**Required action:**
The line containing "Доставка и Оплата" marks the start, and the last line of the records below marks the end. Print that run exactly and nothing else.

==========

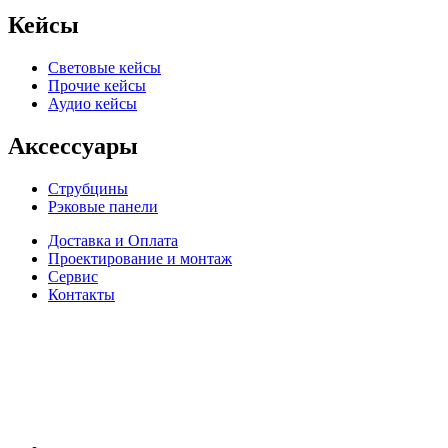
Кейсы
Световые кейсы
Прочие кейсы
Аудио кейсы
Аксессуары
Струбцины
Рэковые панели
Доставка и Оплата
Проектирование и монтаж
Сервис
Контакты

==========

**Result for this task:**
Доставка и Оплата
Проектирование и монтаж
Сервис
Контакты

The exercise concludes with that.